The Ides of March was featured as the opening film at the 68th Venice International Film Festival and at the 27th Haifa International Film Festival, and was shown at the 2011 Toronto International Film Festival. It received a wide theatrical release on 7 October 2011, and grossed $76 million worldwide. The film received positive reviews from critics and was chosen by the National Board of Review as one of the top ten films of 2011. Gosling earned a Golden Globe Award nomination for his performance, while Clooney, Heslov and Willimon were nominated for an Academy Award for Best Adapted Screenplay.

Plot
Stephen Meyers is the junior campaign manager for Governor of Pennsylvania Mike Morris, who is competing against Arkansas Senator Ted Pullman in the Democratic presidential primary. Both campaigns are vying for the endorsement of Senator Franklin Thompson, who controls 356 delegates; these would clinch the nomination for either candidate. At the Morris campaign's headquarters in Cincinnati, Meyers receives a call from Tom Duffy, Pullman's campaign manager; Duffy asks him to meet in secret at a local bar. Meyers calls his boss, Morris campaign manager Paul Zara, who does not answer. Meyers decides to meet with Duffy anyway and Duffy offers him a position in Pullman's campaign; Meyers refuses. When Zara calls back, Meyers does not tell him about the meeting.

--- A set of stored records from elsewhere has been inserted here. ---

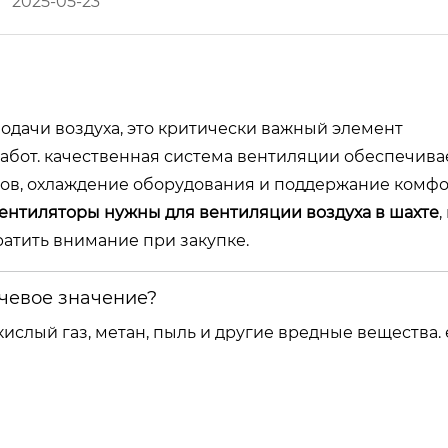
2025-05-23
подачи воздуха, это критически важный элемент
абот. качественная система вентиляции обеспечива
азов, охлаждение оборудования и поддержание комф
вентиляторы нужны для вентиляции воздуха в шахте
,
ратить внимание при закупке.
ючевое значение?
ислый газ, метан, пыль и другие вредные вещества. 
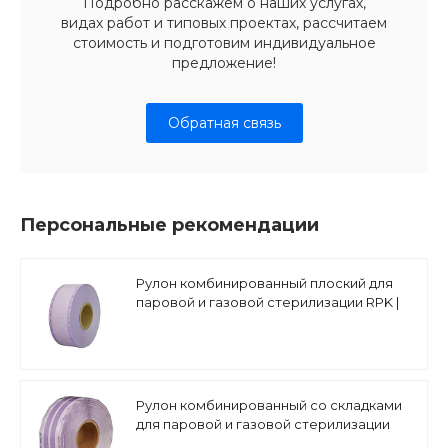
Подробно расскажем о наших услугах,
видах работ и типовых проектах, рассчитаем
стоимость и подготовим индивидуальное
предложение!
Обратная связь
Персональные рекомендации
Рулон комбинированный плоский для
паровой и газовой стерилизации RPK |
длина 200 м
Рулон комбинированный со складками
для паровой и газовой стерилизации
RSK | длина 100 м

Meyers starts a sexual relationship with Molly Stearns, an attractive intern whose father is the chairman of the Democratic National Committee. Meyers admits to an angry Zara that he met with Duffy, who said that Pullman will offer Thompson the position of Secretary of State in exchange for his endorsement. Zara and Meyers discuss the matter with Morris, saying they must make the same offer to Thompson. Morris refuses on principle, as he thoroughly disagrees with Thompson and his policies, and wants a "clean" campaign without such deals.

While Molly is sleeping, Meyers picks up her phone by mistake and finds that Morris is trying to call her. He discovers that Molly and Morris had a brief sexual liaison several weeks previously shortly after Molly arrived on the campaign in Iowa, and Molly is now pregnant with Morris' child. Molly needs $900 for an abortion, but cannot tell her father because her family is Catholic. Meyers helps her with the money but warns her not to tell anybody and fires her from the campaign to make the problem go away. Ida Horowicz, a reporter for The New York Times, reveals to Meyers that an anonymous source leaked his meeting with Duffy and that she plans to publish an article unless Meyers gives her the details about the Morris campaign's overtures to Thompson.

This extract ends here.